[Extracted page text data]
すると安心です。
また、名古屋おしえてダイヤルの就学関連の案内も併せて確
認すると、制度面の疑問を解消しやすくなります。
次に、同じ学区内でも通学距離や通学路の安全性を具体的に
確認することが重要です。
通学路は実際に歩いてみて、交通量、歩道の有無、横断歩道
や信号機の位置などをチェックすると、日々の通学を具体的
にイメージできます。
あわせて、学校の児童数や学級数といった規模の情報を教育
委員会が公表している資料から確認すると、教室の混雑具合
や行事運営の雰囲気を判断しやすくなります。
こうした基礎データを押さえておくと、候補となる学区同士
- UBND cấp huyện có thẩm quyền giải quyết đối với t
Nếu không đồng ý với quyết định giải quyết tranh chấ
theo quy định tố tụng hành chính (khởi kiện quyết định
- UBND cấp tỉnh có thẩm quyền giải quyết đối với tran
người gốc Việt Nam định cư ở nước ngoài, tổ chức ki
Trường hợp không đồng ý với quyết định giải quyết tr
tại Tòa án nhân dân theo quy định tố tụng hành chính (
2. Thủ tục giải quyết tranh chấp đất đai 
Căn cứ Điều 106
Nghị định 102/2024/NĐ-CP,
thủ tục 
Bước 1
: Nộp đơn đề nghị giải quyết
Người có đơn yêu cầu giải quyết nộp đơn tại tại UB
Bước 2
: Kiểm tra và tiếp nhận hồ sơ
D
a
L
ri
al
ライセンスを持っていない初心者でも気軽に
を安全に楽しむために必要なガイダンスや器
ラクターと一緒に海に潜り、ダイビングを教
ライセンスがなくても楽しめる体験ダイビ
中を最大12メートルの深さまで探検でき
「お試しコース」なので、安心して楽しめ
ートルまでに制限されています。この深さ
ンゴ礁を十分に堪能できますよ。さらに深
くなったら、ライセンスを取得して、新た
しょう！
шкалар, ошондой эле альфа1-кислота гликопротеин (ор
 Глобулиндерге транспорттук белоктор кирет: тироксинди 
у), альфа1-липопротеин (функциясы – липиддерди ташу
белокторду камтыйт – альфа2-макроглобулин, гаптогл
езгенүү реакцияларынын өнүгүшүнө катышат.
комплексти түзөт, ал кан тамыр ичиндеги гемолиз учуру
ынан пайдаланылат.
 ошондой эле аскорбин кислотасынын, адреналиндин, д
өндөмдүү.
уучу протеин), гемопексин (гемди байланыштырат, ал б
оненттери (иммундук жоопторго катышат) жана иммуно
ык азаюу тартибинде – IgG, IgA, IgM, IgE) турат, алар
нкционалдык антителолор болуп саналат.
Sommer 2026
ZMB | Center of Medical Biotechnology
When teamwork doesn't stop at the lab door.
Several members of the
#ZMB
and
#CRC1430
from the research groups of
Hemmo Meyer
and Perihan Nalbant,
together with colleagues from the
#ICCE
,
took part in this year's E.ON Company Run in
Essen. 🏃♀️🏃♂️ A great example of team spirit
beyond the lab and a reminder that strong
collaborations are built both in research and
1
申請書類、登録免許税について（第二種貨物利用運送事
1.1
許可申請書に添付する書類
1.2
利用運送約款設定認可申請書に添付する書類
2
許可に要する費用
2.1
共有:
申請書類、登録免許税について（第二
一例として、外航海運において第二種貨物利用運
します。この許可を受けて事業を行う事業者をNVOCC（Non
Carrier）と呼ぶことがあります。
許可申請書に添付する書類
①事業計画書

==

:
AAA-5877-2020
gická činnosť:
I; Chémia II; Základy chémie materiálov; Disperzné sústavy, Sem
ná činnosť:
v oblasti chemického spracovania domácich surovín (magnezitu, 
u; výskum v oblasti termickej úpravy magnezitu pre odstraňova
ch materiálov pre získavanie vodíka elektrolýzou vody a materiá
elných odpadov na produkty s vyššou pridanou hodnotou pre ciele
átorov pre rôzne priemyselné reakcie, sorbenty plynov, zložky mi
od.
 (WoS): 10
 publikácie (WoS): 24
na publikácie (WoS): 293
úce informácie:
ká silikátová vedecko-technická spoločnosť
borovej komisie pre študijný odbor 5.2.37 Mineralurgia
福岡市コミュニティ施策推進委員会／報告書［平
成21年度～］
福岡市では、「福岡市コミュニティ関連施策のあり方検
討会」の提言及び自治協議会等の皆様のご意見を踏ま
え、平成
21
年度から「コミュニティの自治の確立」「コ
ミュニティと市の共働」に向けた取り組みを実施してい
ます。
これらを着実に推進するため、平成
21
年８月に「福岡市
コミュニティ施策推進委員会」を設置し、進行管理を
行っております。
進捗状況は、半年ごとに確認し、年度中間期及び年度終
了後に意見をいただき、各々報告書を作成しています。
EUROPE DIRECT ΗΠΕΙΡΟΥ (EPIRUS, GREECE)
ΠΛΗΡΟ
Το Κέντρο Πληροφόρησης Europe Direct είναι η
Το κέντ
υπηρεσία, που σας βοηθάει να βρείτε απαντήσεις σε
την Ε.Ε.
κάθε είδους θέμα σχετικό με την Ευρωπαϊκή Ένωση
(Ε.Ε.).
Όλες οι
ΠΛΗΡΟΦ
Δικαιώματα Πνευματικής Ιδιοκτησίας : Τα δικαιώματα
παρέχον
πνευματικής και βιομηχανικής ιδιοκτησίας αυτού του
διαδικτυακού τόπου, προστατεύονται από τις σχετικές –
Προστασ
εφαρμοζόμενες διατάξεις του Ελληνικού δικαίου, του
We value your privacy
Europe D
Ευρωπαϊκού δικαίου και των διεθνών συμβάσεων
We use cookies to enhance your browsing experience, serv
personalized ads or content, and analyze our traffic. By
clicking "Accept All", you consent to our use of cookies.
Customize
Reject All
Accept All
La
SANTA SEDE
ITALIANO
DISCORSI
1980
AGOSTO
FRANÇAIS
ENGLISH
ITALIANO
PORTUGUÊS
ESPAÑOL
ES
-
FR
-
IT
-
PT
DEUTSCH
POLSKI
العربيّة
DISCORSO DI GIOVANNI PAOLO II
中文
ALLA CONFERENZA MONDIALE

--

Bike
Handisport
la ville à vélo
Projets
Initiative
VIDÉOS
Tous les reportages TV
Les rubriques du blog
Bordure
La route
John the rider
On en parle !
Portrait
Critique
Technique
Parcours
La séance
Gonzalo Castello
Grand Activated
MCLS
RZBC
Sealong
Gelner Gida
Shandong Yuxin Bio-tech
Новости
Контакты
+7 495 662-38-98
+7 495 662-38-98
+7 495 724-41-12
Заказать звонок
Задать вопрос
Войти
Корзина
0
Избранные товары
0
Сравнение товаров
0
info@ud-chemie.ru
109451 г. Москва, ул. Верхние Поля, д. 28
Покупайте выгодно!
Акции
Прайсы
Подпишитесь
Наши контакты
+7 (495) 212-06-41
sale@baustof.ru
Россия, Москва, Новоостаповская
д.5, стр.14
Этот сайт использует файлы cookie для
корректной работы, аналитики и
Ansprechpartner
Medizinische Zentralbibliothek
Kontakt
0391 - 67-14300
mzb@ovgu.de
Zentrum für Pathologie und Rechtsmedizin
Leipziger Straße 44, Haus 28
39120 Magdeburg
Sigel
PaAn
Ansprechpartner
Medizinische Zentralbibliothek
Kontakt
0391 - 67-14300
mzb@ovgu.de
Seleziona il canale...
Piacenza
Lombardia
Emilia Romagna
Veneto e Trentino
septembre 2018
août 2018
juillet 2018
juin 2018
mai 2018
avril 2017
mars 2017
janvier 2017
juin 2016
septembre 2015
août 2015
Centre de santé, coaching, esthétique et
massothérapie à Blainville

> What is required: Look through the entries above and list every line containing "materiálov".

> Answer for the task:
I; Chémia II; Základy chémie materiálov; Disperzné sústavy, Sem
ch materiálov pre získavanie vodíka elektrolýzou vody a materiá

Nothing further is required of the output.